▸ Supplied material
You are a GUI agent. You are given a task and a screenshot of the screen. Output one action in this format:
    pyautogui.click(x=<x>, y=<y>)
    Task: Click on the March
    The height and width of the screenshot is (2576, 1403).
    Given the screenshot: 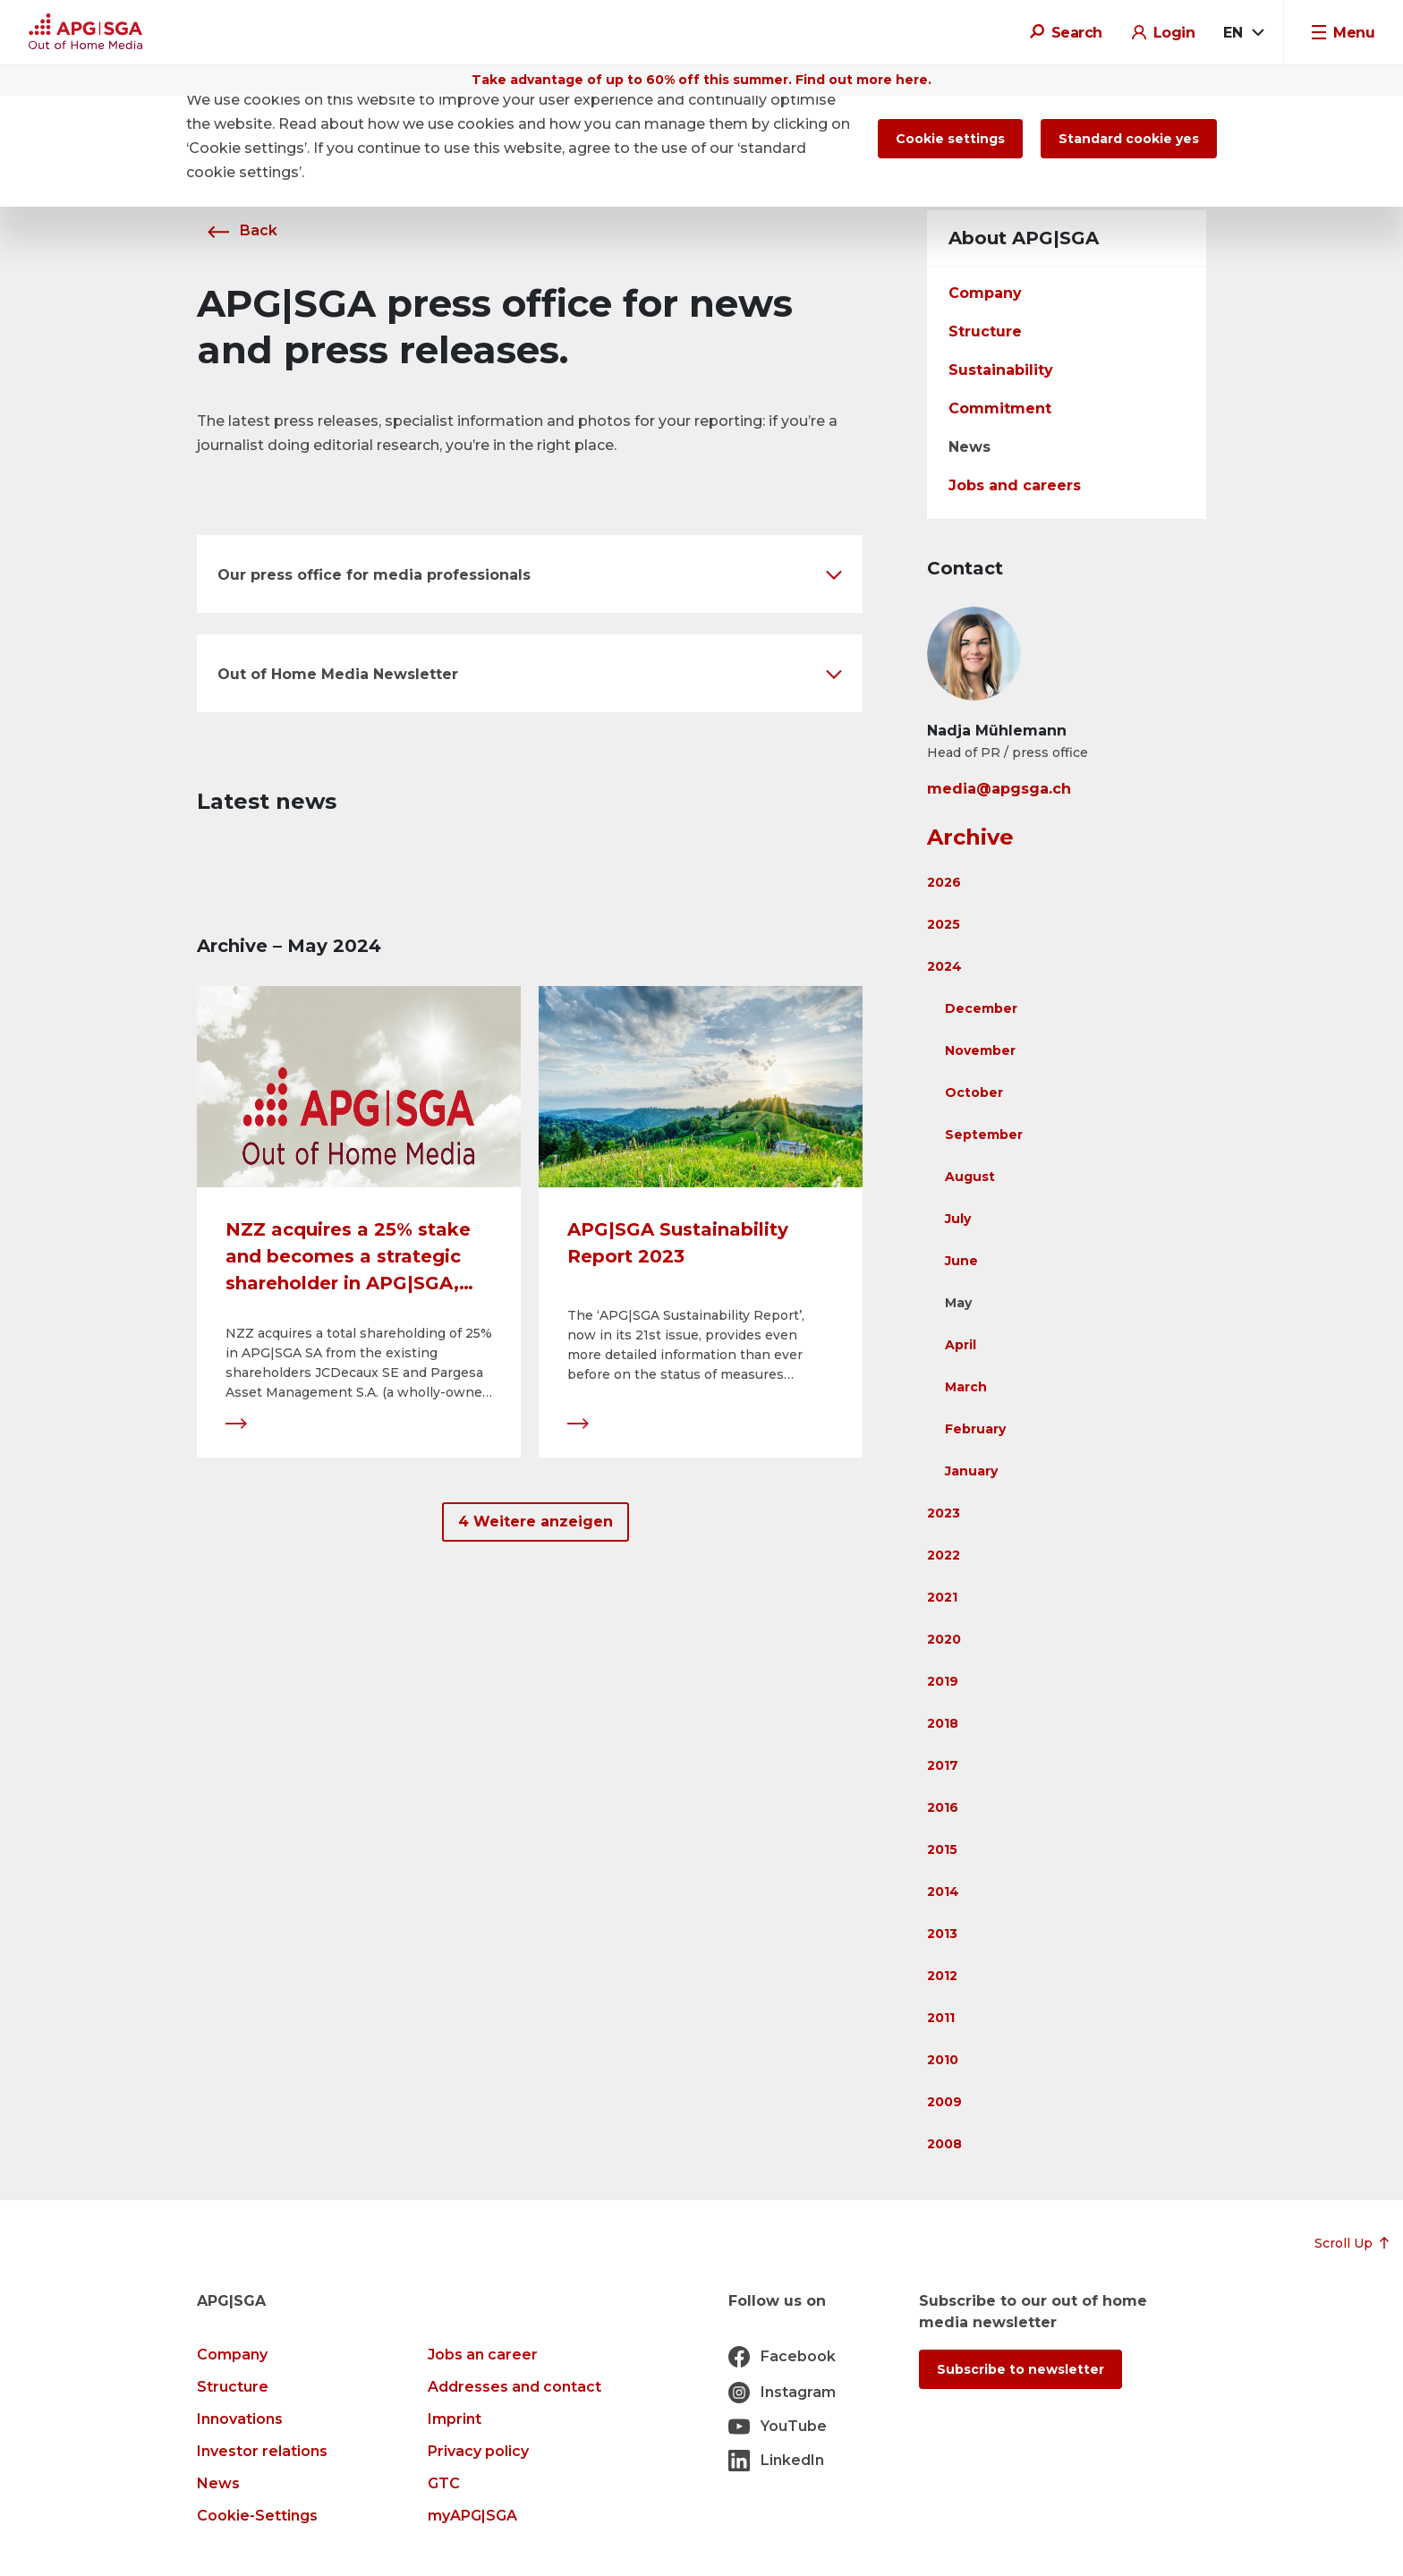 What is the action you would take?
    pyautogui.click(x=966, y=1387)
    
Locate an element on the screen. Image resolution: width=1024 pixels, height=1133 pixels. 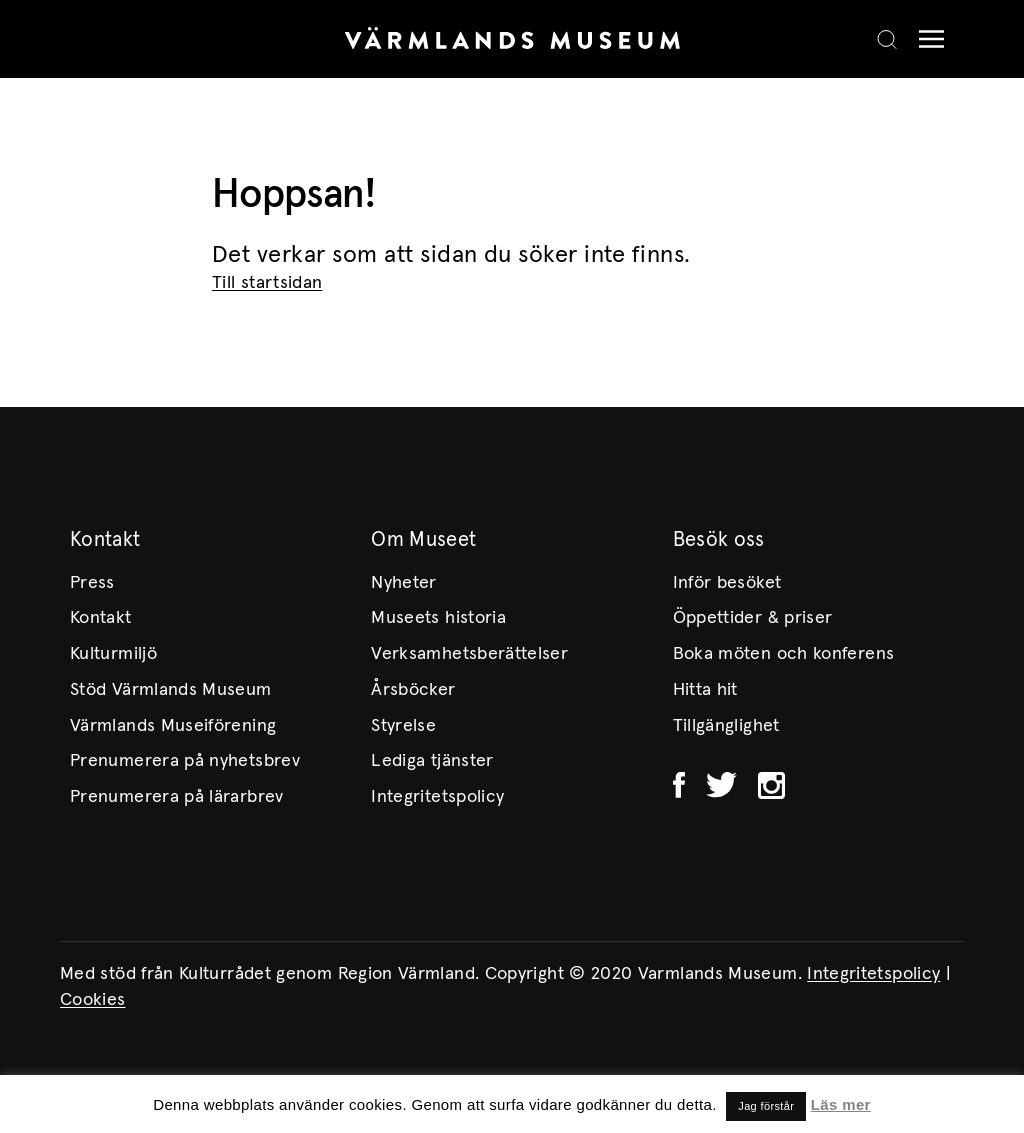
Jag förstår [button] is located at coordinates (766, 1106).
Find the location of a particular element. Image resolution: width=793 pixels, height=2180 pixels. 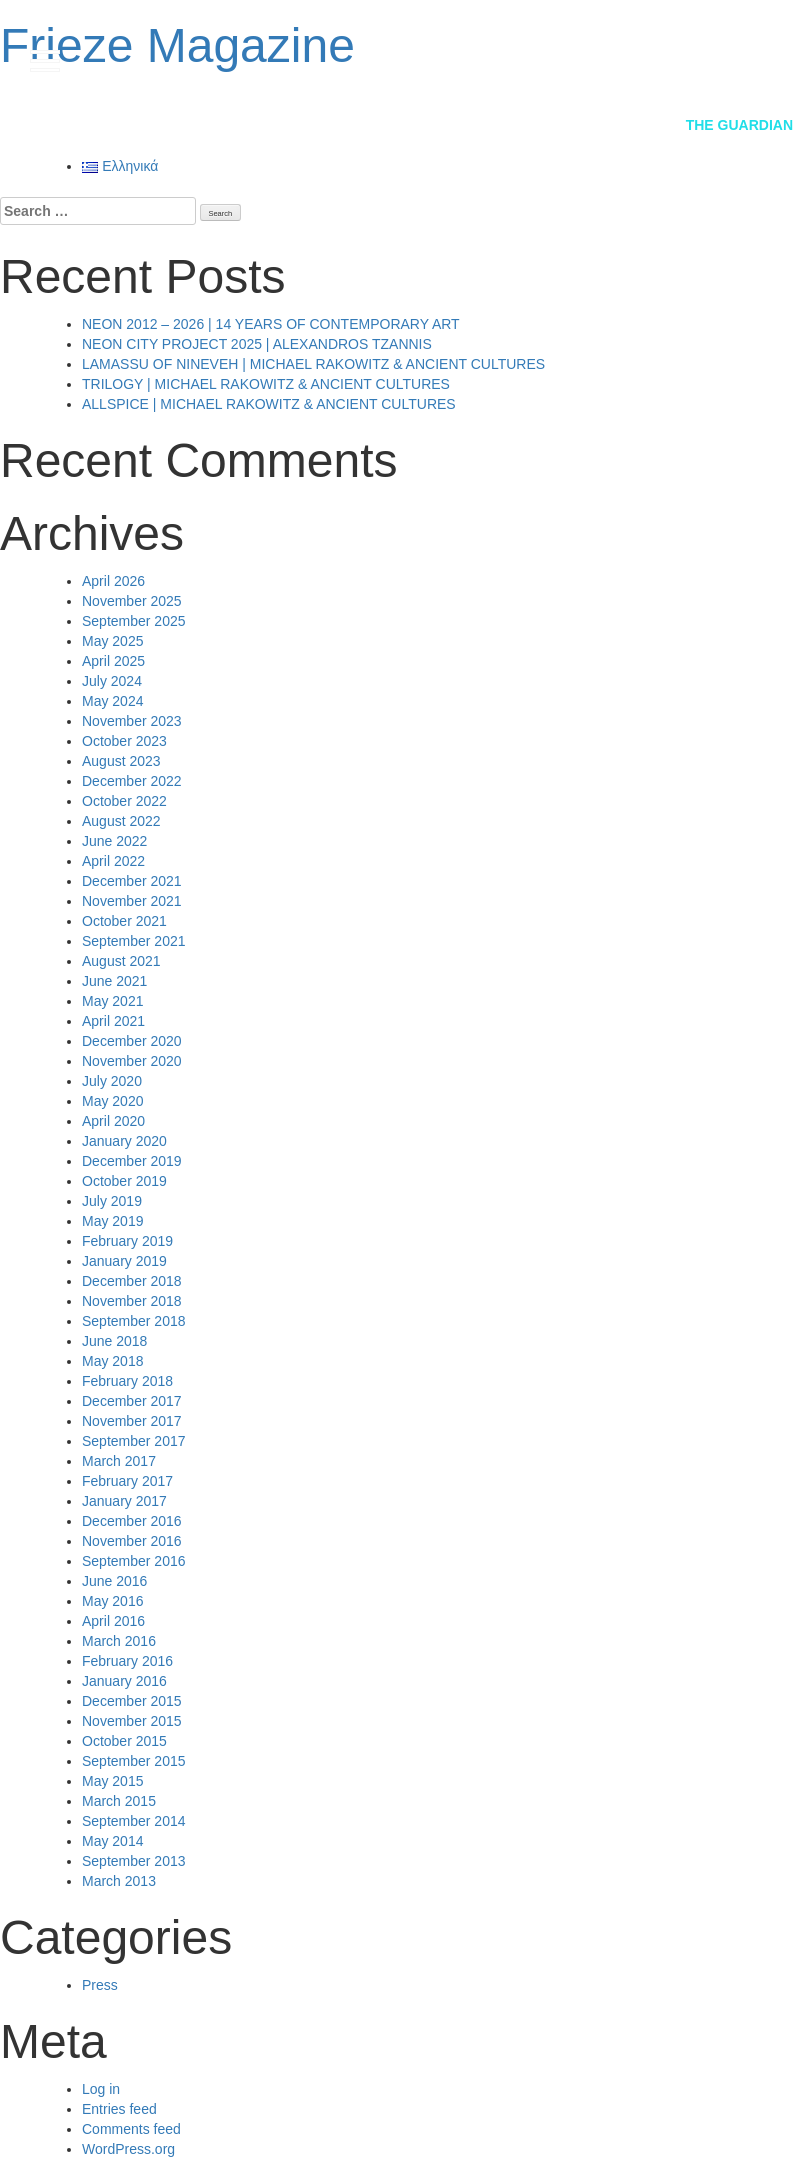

▸ Work item
Reproduce exactly the lines that run from the start of the records to the line with "The height and", both included.

▸ Answer area
You are a GUI agent. You are given a task and a screenshot of the screen. Output one action in this format:
    pyautogui.click(x=<x>, y=<y>)
    Task: Click on the March
    The height and width of the screenshot is (2576, 1403).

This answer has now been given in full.